Clark has been at Jacksonville a long time. He’s the longest sitting coach in his sport in Calhoun County and only four members of the staff and faculty at his school have been there longer. He’s coached virtually every sport they play there – baseball, basketball, softball, soccer, even a brief turn at track and field. He’d never formally been a football coach, but he did film for Rusty Burroughs’ teams. He also is the school’s athletics director.
But when March rolls around he’ll put a wrap on it all at 31 years and change, hoping he has left it better than he found it.
If he ever got around to totaling up all of it, he’d find his teams have won more than 1,500 games, well over 2,000 if you credited his record with the developmental teams.
Of course, he made his biggest mark in volleyball, the sport he was hired on to coach (along with girls basketball and both soccer teams). The volleyball varsities won 1,228 matches, three state championships, four red maps, 23 area championships (19 in a row before this past season), 11 regionals and 12 county tournament titles. His teams lost fewer than 500 times.
He coached girls basketball concurrently for 16 years, going to the Final Four in 1997.
He will quickly tell you he didn’t win any of those games.
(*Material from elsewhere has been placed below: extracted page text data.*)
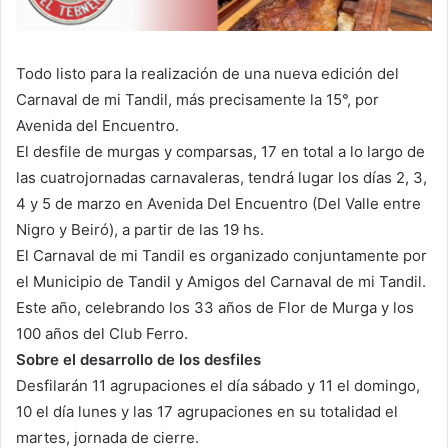
Todo listo para la realización de una nueva edición del
Carnaval de mi Tandil, más precisamente la 15°, por
Avenida del Encuentro.
El desfile de murgas y comparsas, 17 en total a lo largo de
las cuatrojornadas carnavaleras, tendrá lugar los días 2, 3,
4 y 5 de marzo en Avenida Del Encuentro (Del Valle entre
Nigro y Beiró), a partir de las 19 hs.
El Carnaval de mi Tandil es organizado conjuntamente por
el Municipio de Tandil y Amigos del Carnaval de mi Tandil.
Este año, celebrando los 33 años de Flor de Murga y los
100 años del Club Ferro.
Sobre el desarrollo de los desfiles
Desfilarán 11 agrupaciones el día sábado y 11 el domingo,
10 el día lunes y las 17 agrupaciones en su totalidad el
martes, jornada de cierre.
It was all the players.
“This job is really about kids; that’s what it’s about,” he said. “They need all the praise and glory because it doesn’t happen without them.
“I came into this job 30 years ago thinking of all the things I was going to do for Jacksonville, how many games I can win, how many championships, we’re going to turn this around, we’re going to make these things better, we’re going to do this and that. There were a lot of I’s. I didn’t think about all the things Jacksonville did for me, the blessing Jacksonville has given me and that’s really what it turned out to be.
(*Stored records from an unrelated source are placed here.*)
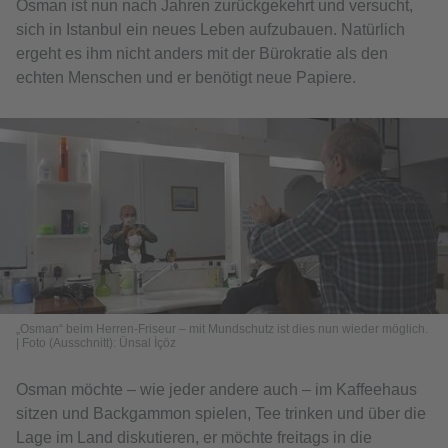
Osman ist nun nach Jahren zurückgekehrt und versucht,
sich in Istanbul ein neues Leben aufzubauen. Natürlich
ergeht es ihm nicht anders mit der Bürokratie als den
echten Menschen und er benötigt neue Papiere.
„Osman“ beim Herren-Friseur – mit Mundschutz ist dies nun wieder möglich.
| Foto (Ausschnitt): Ünsal İçöz
Osman möchte – wie jeder andere auch – im Kaffeehaus
sitzen und Backgammon spielen, Tee trinken und über die
Lage im Land diskutieren, er möchte freitags in die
“None of this happens without people here allowing me to stay here and have an opportunity to continue to grow and build and learn. I didn’t know anything when I started. I didn’t know how many time outs you had. I’d never seen a high school game, the first one I saw the first one I coached in, so people sticking with me and letting this guy stick with it has been a blessing. The kids have been awesome.”
Of course, it will be up to others to decide the optics of not seeing David Clark on a Jacksonville sideline going forward, but if he has learned one thing during his career as a coach and educator it’s things move on.
It would be his desire to see longtime assistant Amber Russell succeed him with the volleyball program, ensuring a smooth transition for a team that has high expectations going forward, but nothing had been determined in that regard.
“Initially when we come into gyms I think it’ll be (strange), but it won’t take long,” he said. “Time moves forward. Nobody’s that important. It’s going to be what it’s going to be even after I’m not here anymore. Kids are very resilient. They move on and people do, too. It’s the world we live in; that’s going to continue to move.
“I think it’ll be more strange for me to watch and watch a Jacksonville team compete in varsity and not being right there with it. That’ll be more strange than anything else. I had a little bit of that in baseball when I went back to cover games (as AD), and actually I think it was harder I didn’t see David Deerman and myself because we had done it so long.”